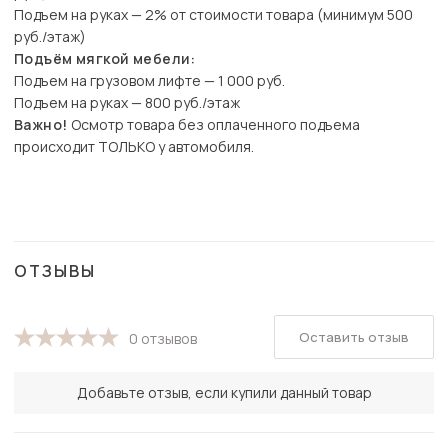
Подъем на руках — 2% от стоимости товара (минимум 500
руб./этаж)
Подъём мягкой мебели:
Подъем на грузовом лифте — 1 000 руб.
Подъем на руках — 800 руб./этаж
Важно!
Осмотр товара без оплаченного подъема
происходит ТОЛЬКО у автомобиля.
ОТЗЫВЫ
Оставить отзыв
0 отзывов
Добавьте отзыв, если купили данный товар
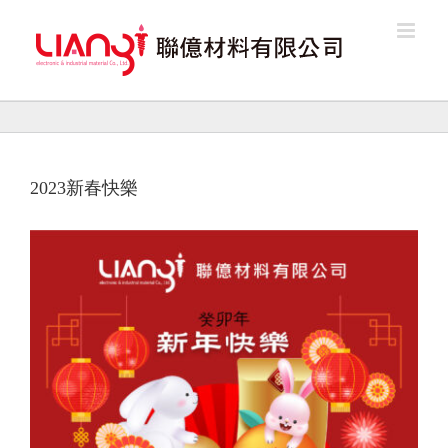
Skip
to
content
2023新春快樂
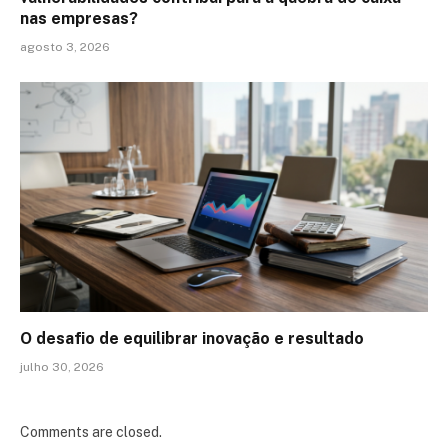
nas empresas?
agosto 3, 2026
O desafio de equilibrar inovação e resultado
julho 30, 2026
Comments are closed.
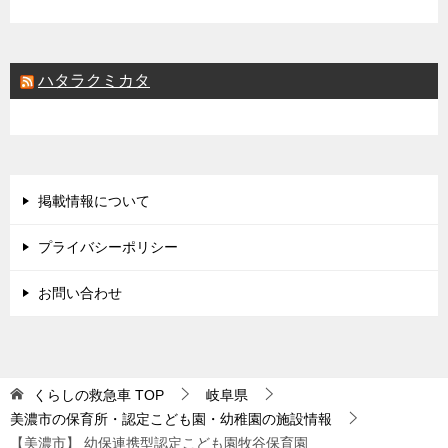
ハタラクミカタ
掲載情報について
プライバシーポリシー
お問い合わせ
くらしの救急車
TOP
岐阜県
美濃市の保育所・認定こども園・幼稚園の施設情報
【美濃市】 幼保連携型認定こども園牧谷保育園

What to work on →
The entries are to be written out again exactly, without their pictures.

Reply to the exercise →
Подъем на руках — 2% от стоимости товара (минимум 500
руб./этаж)
Подъём мягкой мебели:
Подъем на грузовом лифте — 1 000 руб.
Подъем на руках — 800 руб./этаж
Важно!
Осмотр товара без оплаченного подъема
происходит ТОЛЬКО у автомобиля.
ОТЗЫВЫ
Оставить отзыв
0 отзывов
Добавьте отзыв, если купили данный товар
Skip
to
content
2023新春快樂
nas empresas?
agosto 3, 2026
O desafio de equilibrar inovação e resultado
julho 30, 2026
Comments are closed.
ハタラクミカタ
掲載情報について
プライバシーポリシー
お問い合わせ
くらしの救急車
TOP
岐阜県
美濃市の保育所・認定こども園・幼稚園の施設情報
【美濃市】 幼保連携型認定こども園牧谷保育園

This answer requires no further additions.